YOUR ASSIGNMENT —
Each entry should appear in the answer exactly as written.

START TASK MATERIAL

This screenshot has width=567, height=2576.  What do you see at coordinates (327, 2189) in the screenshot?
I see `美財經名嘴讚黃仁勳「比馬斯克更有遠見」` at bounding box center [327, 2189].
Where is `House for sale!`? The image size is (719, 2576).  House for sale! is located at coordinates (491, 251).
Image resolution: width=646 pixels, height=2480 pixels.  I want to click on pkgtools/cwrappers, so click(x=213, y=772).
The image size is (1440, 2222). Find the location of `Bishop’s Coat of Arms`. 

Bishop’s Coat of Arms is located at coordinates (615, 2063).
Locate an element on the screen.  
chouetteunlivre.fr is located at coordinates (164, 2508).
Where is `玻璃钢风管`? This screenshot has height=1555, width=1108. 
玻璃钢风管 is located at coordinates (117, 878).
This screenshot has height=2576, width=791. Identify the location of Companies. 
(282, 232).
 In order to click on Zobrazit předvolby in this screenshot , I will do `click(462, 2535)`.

END TASK MATERIAL

RESULT OF THIS TASK —
This screenshot has width=567, height=2576.  What do you see at coordinates (327, 2189) in the screenshot?
I see `美財經名嘴讚黃仁勳「比馬斯克更有遠見」` at bounding box center [327, 2189].
Where is `House for sale!`? The image size is (719, 2576).  House for sale! is located at coordinates (491, 251).
Image resolution: width=646 pixels, height=2480 pixels.  I want to click on pkgtools/cwrappers, so click(x=213, y=772).
The image size is (1440, 2222). Find the location of `Bishop’s Coat of Arms`. 

Bishop’s Coat of Arms is located at coordinates (615, 2063).
Locate an element on the screen.  
chouetteunlivre.fr is located at coordinates (164, 2508).
Where is `玻璃钢风管`? This screenshot has height=1555, width=1108. 
玻璃钢风管 is located at coordinates (117, 878).
This screenshot has height=2576, width=791. Identify the location of Companies. 
(282, 232).
 In order to click on Zobrazit předvolby in this screenshot , I will do `click(462, 2535)`.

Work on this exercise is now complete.